2023-12-07T13:46:42.728199Z

Used index-of and type mappings to get scores and then just compare , nothing fancy, but relatively short and working: https://github.com/caseneuve/aoc2023/blob/master/day07/solution.clj

genmeblog 2023-12-07T14:02:45.634559Z

I'm pretty sure you can just use (sort-by first) . compare is not needed here.

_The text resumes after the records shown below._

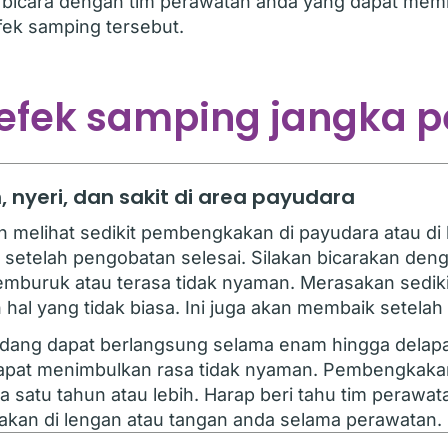
bicara dengan tim perawatan anda yang dapat me
fek samping tersebut.
 efek samping jangka 
nyeri, dan sakit di area payudara
 melihat sedikit pembengkakan di payudara atau di 
setelah pengobatan selesai. Silakan bicarakan deng
uruk atau terasa tidak nyaman. Merasakan sedikit 
hal yang tidak biasa. Ini juga akan membaik setelah
ang dapat berlangsung selama enam hingga delapa
apat menimbulkan rasa tidak nyaman. Pembengkakan
 satu tahun atau lebih. Harap beri tahu tim perawat
an di lengan atau tangan anda selama perawatan.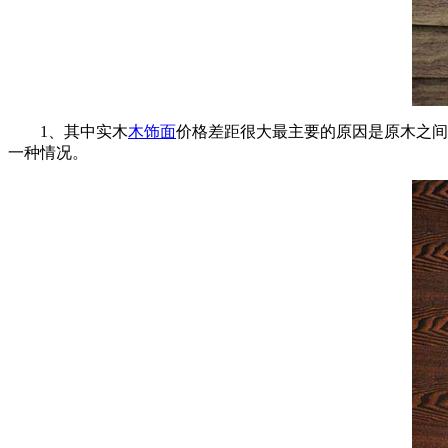
1、其中实木
木饰面
价格差距很大最主要的原因是原木之间
一种情况。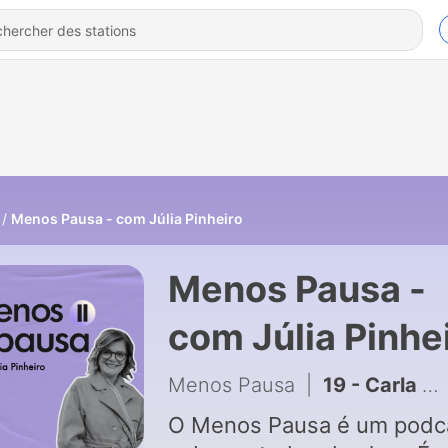
Menos Pausa - com Júlia Pinheiro
Menos Pausa -
com Júlia Pinhe
Menos Pausa
|
19 - Carla Andrino e Júlia Pinheiro | Menos Pausa T2 Episódio 9
O Menos Pausa é um podc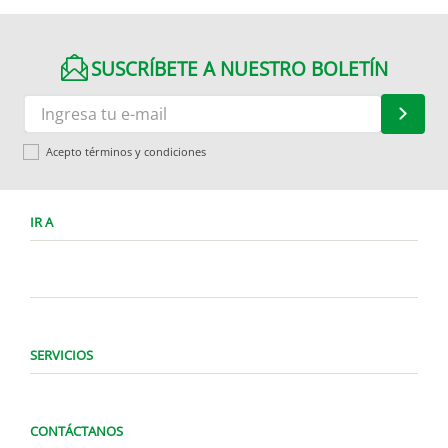
SUSCRÍBETE A NUESTRO BOLETÍN
Acepto términos y condiciones
IR A
SERVICIOS
CONTÁCTANOS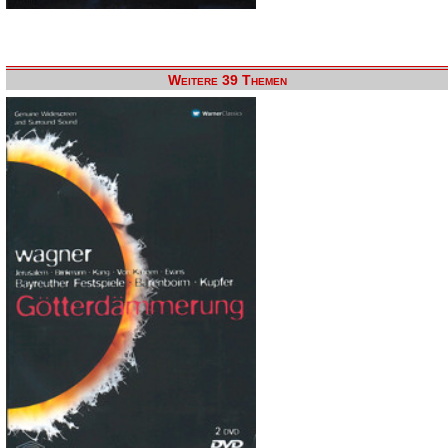
Weitere 39 Themen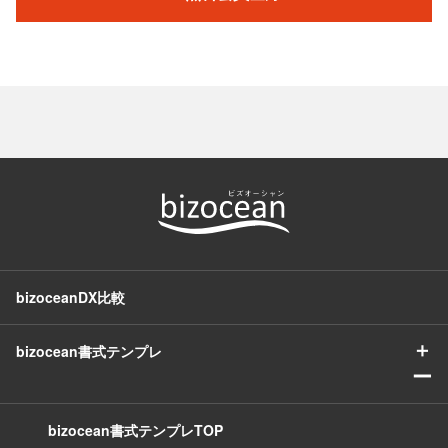
bizoceanDX比較
＋
bizocean書式テンプレ
ー
bizocean書式テンプレTOP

2023-12-07T14:35:20.621079Z

Good catch, thanks, @tsulej

bhauman 2023-12-07T16:57:13.206099Z

Leveraged inherent sorting of vectors in Clojure and made a vector that held [score card-val card-val card-val ...] https://github.com/bhauman/adv2023/blob/main/src/adv2023/day07/sol.clj

rjray 2023-12-07T19:00:53.167229Z

My day 7: https://github.com/rjray/advent-2023-clojure/blob/master/src/advent_of_code/day07.clj Pretty sure my sorting-of-hands could have been cleaner...

bhauman 2023-12-07T20:10:28.218239Z

For me the trick is noticing that the sorted frequency values i.e. [3 1 1] are inherently sortable by the first two entries, no need to categorize further. So if you concat those to a sorted vector of card values [12 12 12 7 2] this gives you a single canonical vector form i.e. [3 1 12 12 12 7 2] and, of course, that vector is automatically comparable to the other vectors. So you get the sorting of hands automatically.

wevrem 2023-12-07T20:35:33.125059Z

So are you saying, @bhauman, that the first two frequency entries can substitute as the strength of the hand type?

rgm 2023-12-07T20:42:31.745249Z

https://github.com/rgm/experiments/blob/master/2023/202312-advent-of-code/07/day_7_2.clj I think that went OK ... a reasonably clean small intervention of reordering the cards and adding one function to get to part 2

bhauman 2023-12-07T23:41:31.631809Z

@michaeljweaver yes that’s what I’m saying πŸ™‚

bhauman 2023-12-07T23:44:35.199949Z

you do have to pad [5] to [5 0] but all the others sort [4 1] > [3 2] > [3 1] > [2 2] > [2 1] ….

alpox 2023-12-08T21:12:58.729889Z

Nothing fancy but it works. I learned about max-key though! How useful!